Actually I have seen those cars. I've driven through Europe twice and have traveled most of Northern Italy by car. I know they have their share of goofy and boring cars. It was kind of a joke. Most of the Italians I have personally known are just so passionate about everything in life and design is one of those things they do very well. Their furniture, their suits and clothes, industrial design, their motorcycles, their airplanes, and a lot (but not all) of their cars are fantastic! If there is one place in Europe where they really understand how important design is on everyday life, it's Italy.

I also am fully aware of the typical European family's situation.
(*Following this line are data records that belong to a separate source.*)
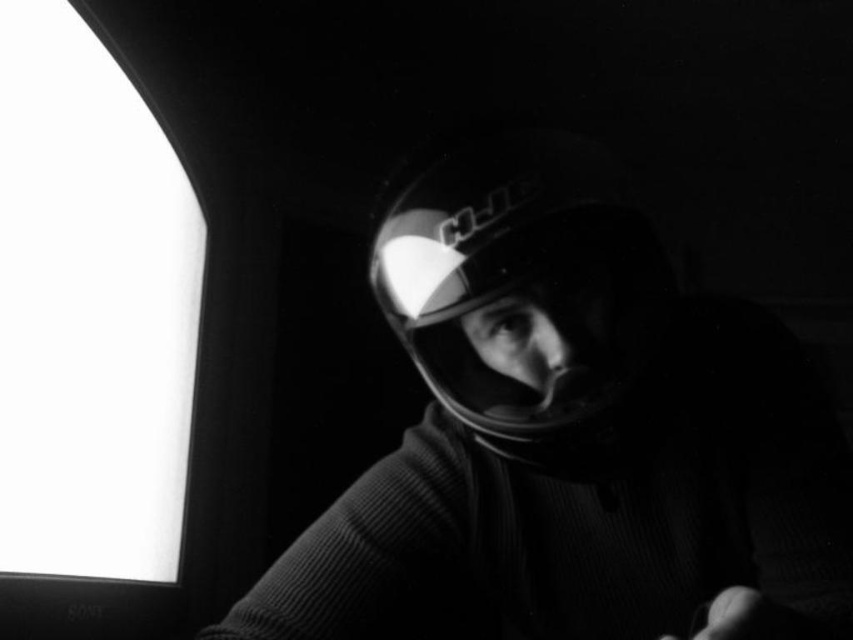 You are setting up a desk in a dark room. You have a white glossy computer monitor at left and a glossy plastic helmet at center. Which object is taller?

The white glossy computer monitor at left is taller than the glossy plastic helmet at center.

You are a photographer adjusting lighting in a studio. You notice the matte black helmet at center and the white glossy computer monitor at left. Which object is closer to the light source based on their reflections?

The white glossy computer monitor at left has a more reflective surface, indicating it is closer to the light source than the matte black helmet at center. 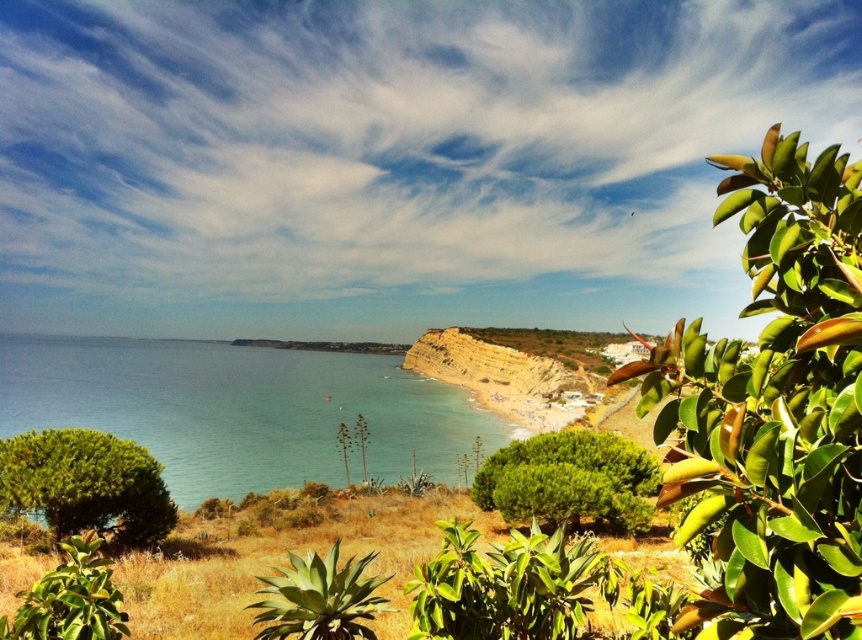 Question: Among these points, which one is nearest to the camera?

Choices:
 (A) (72, 554)
 (B) (109, 516)
 (C) (344, 579)

Answer: (C)

Question: Is the position of blue water at center less distant than that of green leafy bush at center?

Choices:
 (A) yes
 (B) no

Answer: (A)

Question: Does green leafy bush at lower left appear on the right side of green succulent at center?

Choices:
 (A) no
 (B) yes

Answer: (A)

Question: Does green glossy leaves at upper right appear on the left side of green glossy leaf at lower left?

Choices:
 (A) yes
 (B) no

Answer: (B)

Question: Which point is closer to the camera?

Choices:
 (A) green leafy bush at center
 (B) green glossy leaf at lower left
 (C) green leafy bush at lower left
 (D) green succulent at center

Answer: (B)

Question: Which object is positioned farthest from the blue water at center?

Choices:
 (A) green leafy bush at center
 (B) green leafy bush at lower left
 (C) green succulent at center

Answer: (A) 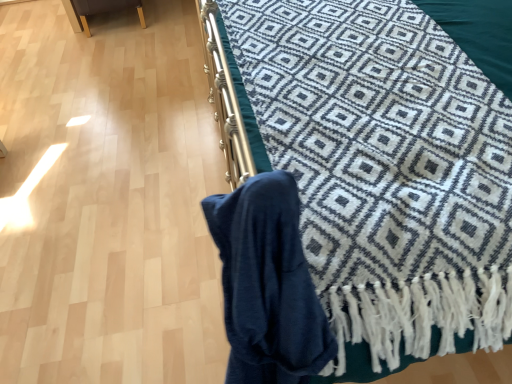 What do you see at coordinates (386, 154) in the screenshot? This screenshot has height=384, width=512. I see `dark blue fabric at lower right` at bounding box center [386, 154].

Identify the location of dark blue fabric at lower right. (386, 154).

Identify the location of dark blue fabric at lower right. (386, 154). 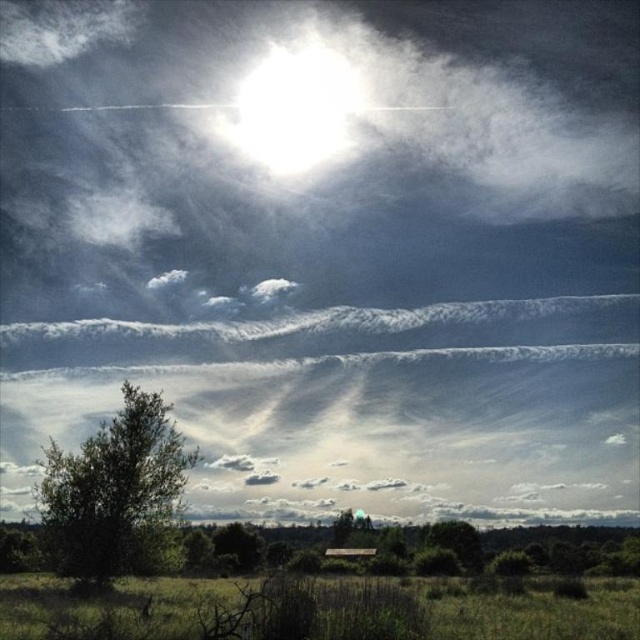 What do you see at coordinates (115, 492) in the screenshot? This screenshot has height=640, width=640. I see `green leafy tree at lower left` at bounding box center [115, 492].

Identify the location of green leafy tree at lower left. The height and width of the screenshot is (640, 640). (115, 492).

Which is behind, point (184, 465) or point (310, 147)?

The point (310, 147) is more distant.

Is green leafy tree at lower left bigger than white glossy sun at upper center?

Actually, green leafy tree at lower left might be smaller than white glossy sun at upper center.

Locate an element on the screen. The width and height of the screenshot is (640, 640). green leafy tree at lower left is located at coordinates (115, 492).

Which of these two, green grassy field at lower center or white glossy sun at upper center, stands taller?

white glossy sun at upper center

Between point (588, 627) and point (342, 108), which one is positioned in front?

Positioned in front is point (588, 627).

Identify the location of green grassy field at lower center. (538, 612). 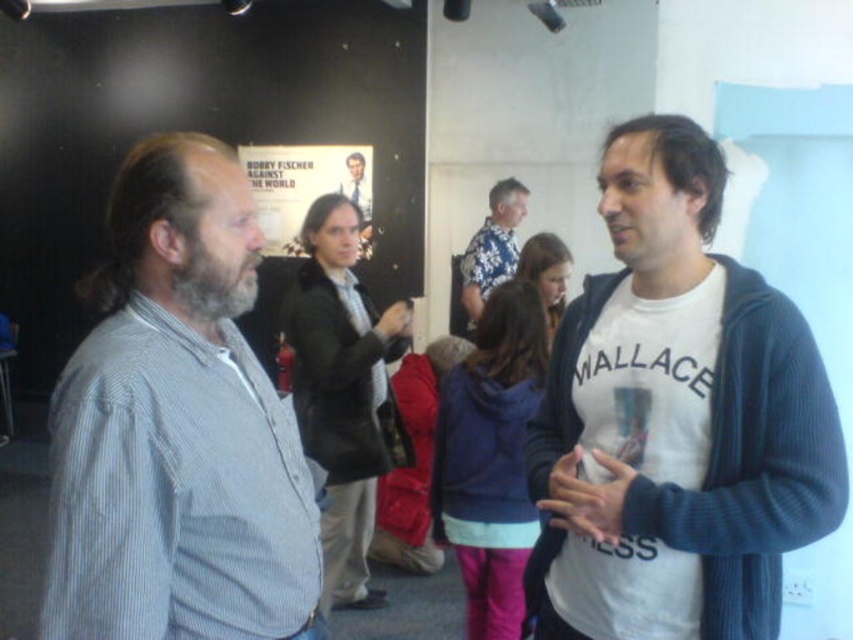 Which of these two, white cotton t-shirt at center or floral fabric shirt at center, stands taller?

white cotton t-shirt at center is taller.

Can you confirm if white cotton t-shirt at center is smaller than floral fabric shirt at center?

Correct, white cotton t-shirt at center occupies less space than floral fabric shirt at center.

Is point (785, 492) positioned before point (515, 193)?

Yes, point (785, 492) is in front of point (515, 193).

The image size is (853, 640). Find the location of `white cotton t-shirt at center`. white cotton t-shirt at center is located at coordinates (682, 419).

Can you confirm if striped cotton shirt at left is thinner than smooth black suit at center?

No.

Measure the distance from striped cotton shirt at left to smooth black suit at center.

They are 4.36 meters apart.

Does point (143, 250) come closer to viewer compared to point (364, 188)?

Yes, point (143, 250) is in front of point (364, 188).

Locate an element on the screen. striped cotton shirt at left is located at coordinates (177, 426).

Is point (733, 550) positioned behind point (360, 205)?

No, (733, 550) is closer to viewer.

Can you confirm if white cotton t-shirt at center is positioned above smooth black suit at center?

Actually, white cotton t-shirt at center is below smooth black suit at center.

You are a GUI agent. You are given a task and a screenshot of the screen. Output one action in this format:
    pyautogui.click(x=<x>, y=<y>)
    Task: Click on the white cotton t-shirt at center
    This screenshot has height=640, width=853.
    Given the screenshot: What is the action you would take?
    pyautogui.click(x=682, y=419) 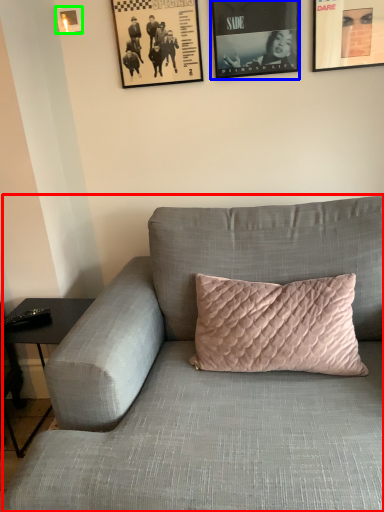 Question: Which object is the closest to the studio couch (highlighted by a red box)? Choose among these: picture frame (highlighted by a blue box) or picture frame (highlighted by a green box).

Choices:
 (A) picture frame
 (B) picture frame

Answer: (A) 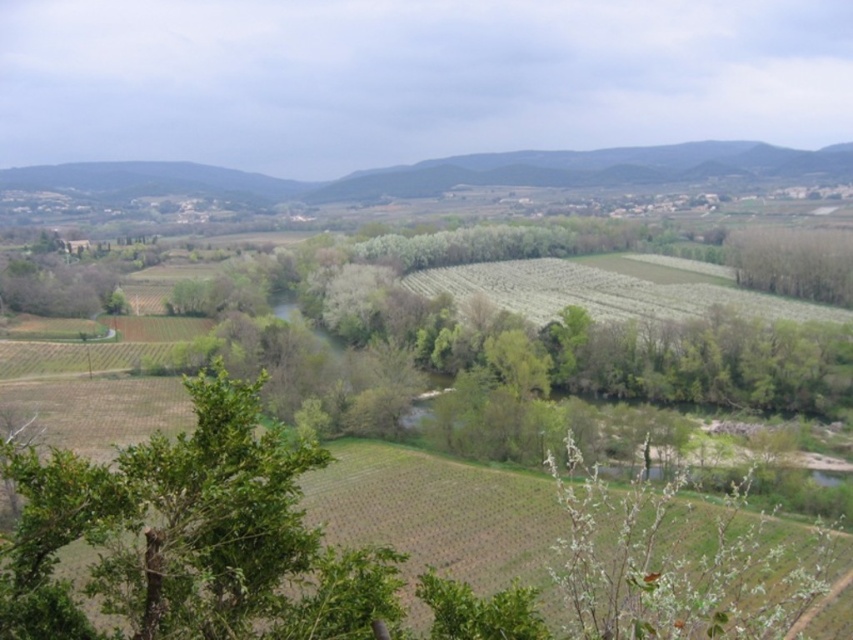 Question: Does green leafy tree at lower left appear on the left side of green leafy trees at right?

Choices:
 (A) yes
 (B) no

Answer: (A)

Question: Which point is closer to the camera taking this photo?

Choices:
 (A) pyautogui.click(x=44, y=557)
 (B) pyautogui.click(x=833, y=301)

Answer: (A)

Question: Considering the relative positions of green leafy tree at lower left and green leafy trees at right in the image provided, where is green leafy tree at lower left located with respect to green leafy trees at right?

Choices:
 (A) below
 (B) above

Answer: (A)

Question: Can you confirm if green leafy tree at lower left is positioned to the right of green leafy trees at right?

Choices:
 (A) no
 (B) yes

Answer: (A)

Question: Which point is closer to the camera?

Choices:
 (A) green leafy trees at right
 (B) green leafy tree at lower left

Answer: (B) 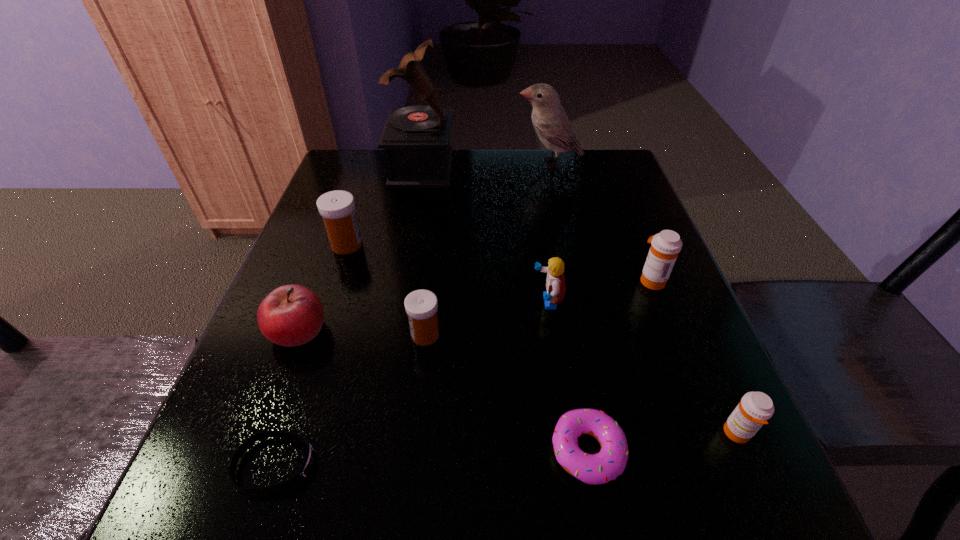 Locate an element on the screen. the tallest object is located at coordinates (416, 139).

Find the location of a particular element. the second tallest object is located at coordinates (550, 121).

Identify the location of white bird. (550, 121).

The width and height of the screenshot is (960, 540). I want to click on the leftmost medicine, so click(337, 208).

Identify the location of the farther white medicine. (337, 208).

At what (x,y) coordinates should I click in order to perform the action: click on the farther orange medicine. Please return your answer as a coordinate pair (x, y). The height and width of the screenshot is (540, 960). Looking at the image, I should click on (665, 246).

Where is `the second farthest medicine`? the second farthest medicine is located at coordinates point(665,246).

I want to click on Lego, so click(555, 282).

At what (x,y) coordinates should I click in order to perform the action: click on apple. Please return your answer as a coordinate pair (x, y). The image size is (960, 540). Looking at the image, I should click on (291, 315).

Identify the location of the nearer white medicine. (421, 306). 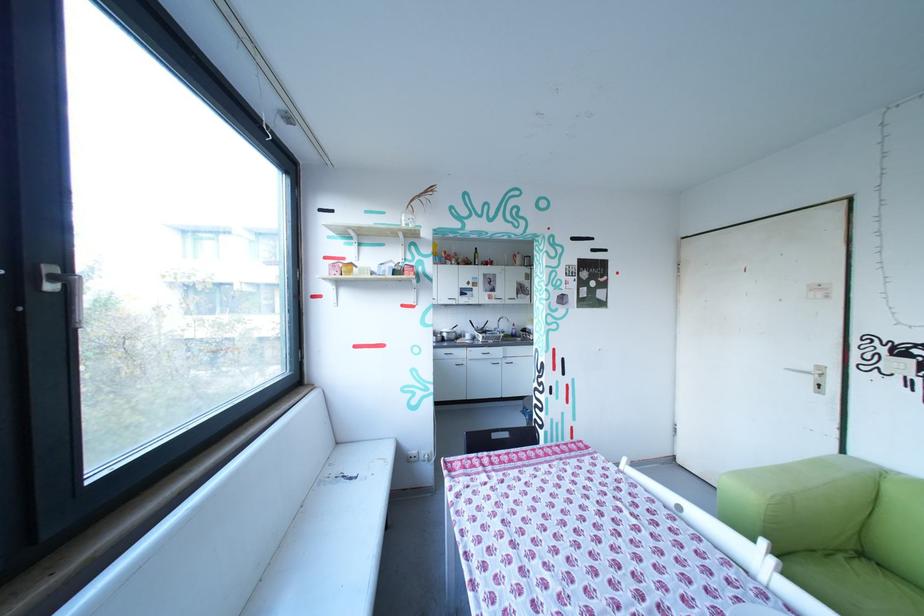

It's one of the reasons I believe we should prevent the United States from being pushed towards just another nation trying to join the EU. I am a big fan personally of the hatchback, but even more so of the wagon. The wagon is what most people really want, it's just about the packaging. Here in the States, to sell a wagon, it has to be built like a truck and called an SUV, but that's all an SUV is, a big ol' wagon. I would love to see a wagon revival here in the states.

Once upon a time, not to long ago, you could walk into a Chevy dealer and pick a car and you had a choice of two door, four door, convertible or a wagon. Sometimes even a pick up! Now it's pretty much just a four door sedan or nothing. IMO, this is why the car has waned in public favor. No choices and very uninspiring. If not for the brilliant drive train, the Volt would be continuing this trend.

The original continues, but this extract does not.